[What is being asked] In the entries below, find the line with "Avrupa, Ortadoğu ve" and the line with "sunabilmek için çerezler". Reproduce those two lines and every line between them exactly, and nothing more.

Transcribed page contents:

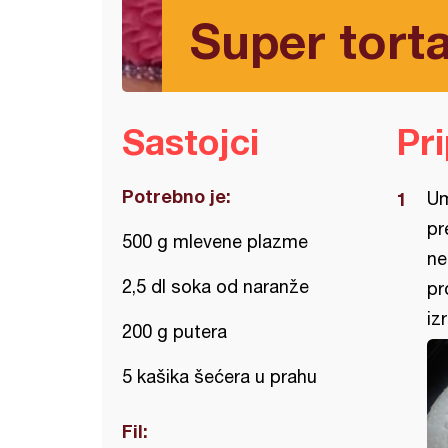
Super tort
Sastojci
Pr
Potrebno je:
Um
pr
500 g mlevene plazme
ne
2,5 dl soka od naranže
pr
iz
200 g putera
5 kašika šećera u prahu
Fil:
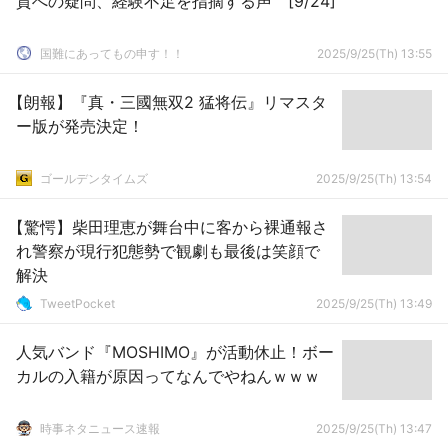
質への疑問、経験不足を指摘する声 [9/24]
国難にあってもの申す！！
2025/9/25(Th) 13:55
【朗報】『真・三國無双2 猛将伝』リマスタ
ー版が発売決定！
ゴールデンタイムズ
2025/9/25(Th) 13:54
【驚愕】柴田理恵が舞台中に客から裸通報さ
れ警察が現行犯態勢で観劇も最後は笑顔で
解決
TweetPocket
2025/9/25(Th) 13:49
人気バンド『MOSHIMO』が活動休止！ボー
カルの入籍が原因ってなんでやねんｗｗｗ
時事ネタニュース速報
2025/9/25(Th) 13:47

==

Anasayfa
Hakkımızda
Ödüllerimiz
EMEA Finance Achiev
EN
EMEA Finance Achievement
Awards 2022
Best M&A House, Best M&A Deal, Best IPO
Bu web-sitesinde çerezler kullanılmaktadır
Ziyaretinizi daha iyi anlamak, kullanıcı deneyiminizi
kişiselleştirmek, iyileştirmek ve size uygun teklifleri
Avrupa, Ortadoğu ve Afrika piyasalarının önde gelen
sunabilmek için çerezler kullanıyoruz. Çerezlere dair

[Answer area]
Avrupa, Ortadoğu ve Afrika piyasalarının önde gelen
sunabilmek için çerezler kullanıyoruz. Çerezlere dair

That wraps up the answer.